Uno de los puntos clave abordados fue la revisión del denominado Corredor Seco, cuya última actualización data de 2012.
El Corredor Seco es una franja geográfica que se caracteriza por ser una de las zonas más vulnerables del país debido a sus condiciones climáticas extremas y su susceptibilidad al cambio climático. Esta región atraviesa gran parte del sur y el occidente del territorio, integrando departamentos como Choluteca, Valle, La Paz, El Paraíso y Lempira, entre otros
Según Márquez, actualmente se analiza si esta clasificación debe ampliarse a nuevos municipios afectados por la variabilidad climática.
"Se han conformado equipos con los cuales nos vamos a movilizar a todo el territorio nacional para contarle a las diferentes cadenas productivas, a nuestros alcaldes, a los comités municipales de emergencia, cuál es la situación específica en cada departamento para que, de acuerdo a ello, se puedan tomar las medidas específicas", explicó.

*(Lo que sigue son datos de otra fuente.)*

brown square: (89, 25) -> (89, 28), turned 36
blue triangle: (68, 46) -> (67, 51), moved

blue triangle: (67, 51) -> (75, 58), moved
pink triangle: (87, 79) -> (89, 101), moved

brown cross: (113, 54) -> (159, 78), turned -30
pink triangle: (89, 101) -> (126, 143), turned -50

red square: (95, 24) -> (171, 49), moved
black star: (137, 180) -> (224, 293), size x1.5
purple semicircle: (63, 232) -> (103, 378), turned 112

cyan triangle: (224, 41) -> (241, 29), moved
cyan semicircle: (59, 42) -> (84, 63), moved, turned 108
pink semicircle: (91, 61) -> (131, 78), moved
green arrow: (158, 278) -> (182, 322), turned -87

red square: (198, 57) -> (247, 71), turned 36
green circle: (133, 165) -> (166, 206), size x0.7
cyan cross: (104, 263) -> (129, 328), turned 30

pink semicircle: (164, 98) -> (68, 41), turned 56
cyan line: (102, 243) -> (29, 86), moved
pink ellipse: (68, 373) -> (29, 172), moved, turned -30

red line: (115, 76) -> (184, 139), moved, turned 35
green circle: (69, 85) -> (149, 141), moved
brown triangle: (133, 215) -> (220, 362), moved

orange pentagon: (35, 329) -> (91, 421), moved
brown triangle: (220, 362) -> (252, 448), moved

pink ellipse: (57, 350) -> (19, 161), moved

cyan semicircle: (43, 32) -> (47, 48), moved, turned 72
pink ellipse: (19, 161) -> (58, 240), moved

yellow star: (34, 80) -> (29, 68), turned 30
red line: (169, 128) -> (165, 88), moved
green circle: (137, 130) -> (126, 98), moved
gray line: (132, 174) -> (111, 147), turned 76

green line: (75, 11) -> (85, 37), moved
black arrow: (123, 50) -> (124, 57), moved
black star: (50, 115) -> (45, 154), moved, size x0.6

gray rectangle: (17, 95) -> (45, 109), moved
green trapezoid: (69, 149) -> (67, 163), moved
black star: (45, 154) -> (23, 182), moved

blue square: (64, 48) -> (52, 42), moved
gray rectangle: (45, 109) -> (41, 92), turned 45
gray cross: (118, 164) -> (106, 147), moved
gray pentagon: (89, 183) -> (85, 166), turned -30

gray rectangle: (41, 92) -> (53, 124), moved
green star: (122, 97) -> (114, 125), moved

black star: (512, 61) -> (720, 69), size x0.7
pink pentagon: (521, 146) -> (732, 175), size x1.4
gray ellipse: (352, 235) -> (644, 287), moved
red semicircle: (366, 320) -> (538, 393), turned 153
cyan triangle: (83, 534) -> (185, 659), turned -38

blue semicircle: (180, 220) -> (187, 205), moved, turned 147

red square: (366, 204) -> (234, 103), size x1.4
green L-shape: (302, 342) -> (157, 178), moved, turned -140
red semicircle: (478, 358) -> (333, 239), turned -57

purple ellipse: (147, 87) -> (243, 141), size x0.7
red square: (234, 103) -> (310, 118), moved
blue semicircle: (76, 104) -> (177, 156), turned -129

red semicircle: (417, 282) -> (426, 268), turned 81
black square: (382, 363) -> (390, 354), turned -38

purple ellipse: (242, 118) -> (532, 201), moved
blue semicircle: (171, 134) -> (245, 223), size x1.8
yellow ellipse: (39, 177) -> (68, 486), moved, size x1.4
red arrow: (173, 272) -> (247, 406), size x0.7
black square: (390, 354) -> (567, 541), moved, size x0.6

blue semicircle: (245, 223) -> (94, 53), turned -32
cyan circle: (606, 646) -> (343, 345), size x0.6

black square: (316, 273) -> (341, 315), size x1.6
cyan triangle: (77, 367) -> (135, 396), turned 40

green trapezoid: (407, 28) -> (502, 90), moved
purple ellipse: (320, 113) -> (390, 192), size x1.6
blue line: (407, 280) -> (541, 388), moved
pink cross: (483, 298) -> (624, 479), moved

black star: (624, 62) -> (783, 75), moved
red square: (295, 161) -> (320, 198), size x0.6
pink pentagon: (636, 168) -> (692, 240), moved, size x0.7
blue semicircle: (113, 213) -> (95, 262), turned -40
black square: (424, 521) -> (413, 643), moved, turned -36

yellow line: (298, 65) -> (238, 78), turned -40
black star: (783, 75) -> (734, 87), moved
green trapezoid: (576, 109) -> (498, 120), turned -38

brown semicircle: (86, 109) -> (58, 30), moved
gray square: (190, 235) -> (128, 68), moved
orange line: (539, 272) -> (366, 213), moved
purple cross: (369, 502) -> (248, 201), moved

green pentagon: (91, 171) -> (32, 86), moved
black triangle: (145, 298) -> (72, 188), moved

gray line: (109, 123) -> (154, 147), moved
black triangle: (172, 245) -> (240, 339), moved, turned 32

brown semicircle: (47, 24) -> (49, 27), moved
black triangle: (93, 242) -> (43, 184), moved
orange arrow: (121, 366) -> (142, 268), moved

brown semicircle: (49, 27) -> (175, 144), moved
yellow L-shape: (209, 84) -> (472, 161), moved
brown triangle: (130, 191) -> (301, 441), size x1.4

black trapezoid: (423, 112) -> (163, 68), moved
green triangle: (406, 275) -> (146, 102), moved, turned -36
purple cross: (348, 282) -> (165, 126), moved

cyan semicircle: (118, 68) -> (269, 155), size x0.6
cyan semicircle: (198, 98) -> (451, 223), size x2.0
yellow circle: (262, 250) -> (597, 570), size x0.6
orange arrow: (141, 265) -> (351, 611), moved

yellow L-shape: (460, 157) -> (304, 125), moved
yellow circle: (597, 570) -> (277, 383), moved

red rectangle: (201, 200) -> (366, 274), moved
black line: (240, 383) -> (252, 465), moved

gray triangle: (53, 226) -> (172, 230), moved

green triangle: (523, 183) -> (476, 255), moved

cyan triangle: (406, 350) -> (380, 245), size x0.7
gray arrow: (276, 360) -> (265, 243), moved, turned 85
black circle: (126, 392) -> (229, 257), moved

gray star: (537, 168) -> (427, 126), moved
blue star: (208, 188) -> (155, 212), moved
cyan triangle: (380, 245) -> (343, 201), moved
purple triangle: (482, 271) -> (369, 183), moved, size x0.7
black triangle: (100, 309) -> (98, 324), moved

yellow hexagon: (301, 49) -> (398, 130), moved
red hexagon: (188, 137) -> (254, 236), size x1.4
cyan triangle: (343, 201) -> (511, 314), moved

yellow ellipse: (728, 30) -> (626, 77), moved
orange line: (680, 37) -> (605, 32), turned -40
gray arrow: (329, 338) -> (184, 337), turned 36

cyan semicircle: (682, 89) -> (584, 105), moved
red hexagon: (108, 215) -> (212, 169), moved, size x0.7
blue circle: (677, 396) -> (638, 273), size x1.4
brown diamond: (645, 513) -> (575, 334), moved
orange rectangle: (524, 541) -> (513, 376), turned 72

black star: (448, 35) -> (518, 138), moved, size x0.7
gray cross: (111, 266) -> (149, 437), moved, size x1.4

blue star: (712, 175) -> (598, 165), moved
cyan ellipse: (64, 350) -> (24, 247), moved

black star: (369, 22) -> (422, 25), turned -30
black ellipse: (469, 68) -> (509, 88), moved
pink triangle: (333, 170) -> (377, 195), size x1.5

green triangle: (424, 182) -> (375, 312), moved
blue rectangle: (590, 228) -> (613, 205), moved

Finalmente, el funcionario subrayó que la estrategia incluye monitoreo territorial diferenciado y coordinación con alcaldías y productores, ya que los impactos no serán iguales en todo el país. También advirtió que el fenómeno tendrá efectos regionales, lo que podría influir en el comercio agrícola entre países vecinos como Nicaragua, El Salvador y Guatemala.